China’s Hubei warns state firms to be cautious in new property investment
The province’s order for caution and to ‘strictly control risks’ takes effect on September 5
State-owned enterprises controlled by China’s Hubei government have been warned to be “cautious” in new property investment, in a proactive response by the provincial officials to heed Beijing’s call to stave off financial risks.
In a September 4 document released by the Hubei branch of the State-owned Assets Supervision and Administration Commission(SASAC) and seen by the South China Morning Post, the state assets regulator ordered companies under its supervision to be “cautious” in new property investment and to “strictly control risk” from September 5.
“We made the decision in consideration that there are many provincial state-owned enterprises which engaged in property business of a large investment scale and high growth rate, and there are [ensuing] problems such as high debt ratio, high funding cost and narrowing margin,” said SASAC Hubei of its warning in the document.
It did not include details on penalties.
SASAC Hubei also urged the province-backed companies to accelerate the construction or sales of current property projects so as to cash in as soon as possible, and in turn reduce debt.

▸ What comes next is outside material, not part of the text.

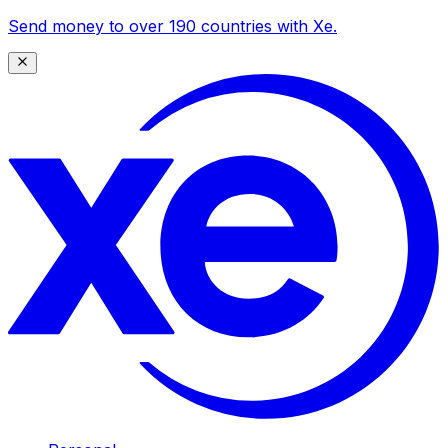
Send money to over 190 countries with Xe.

The regulator also cited the National Financial Work Conference held in July, saying it was responding to the conference’s call to reduce leverage in financial markets and rein in systemic risks.
Hubei is the first province so far to issue such a warning, ahead of the Communist Party Congress in October that is expected to see a top leadership reshuffle.
Hubei’s party secretary Jiang Chaoliang was assigned the job in June, but is considered to be a top contender for the governor of the People’s Bank of China, the nation’s central bank.
Hubei’s real estate investment in the first-half grew 13.3 per cent to 222 billion yuan, outpacing the country’s total of 8.5 per cent, according to the province’s statistics bureau. New residential property investment in the first six months surged 42.4 per cent on the year, compared to 14.9 per cent for the nation.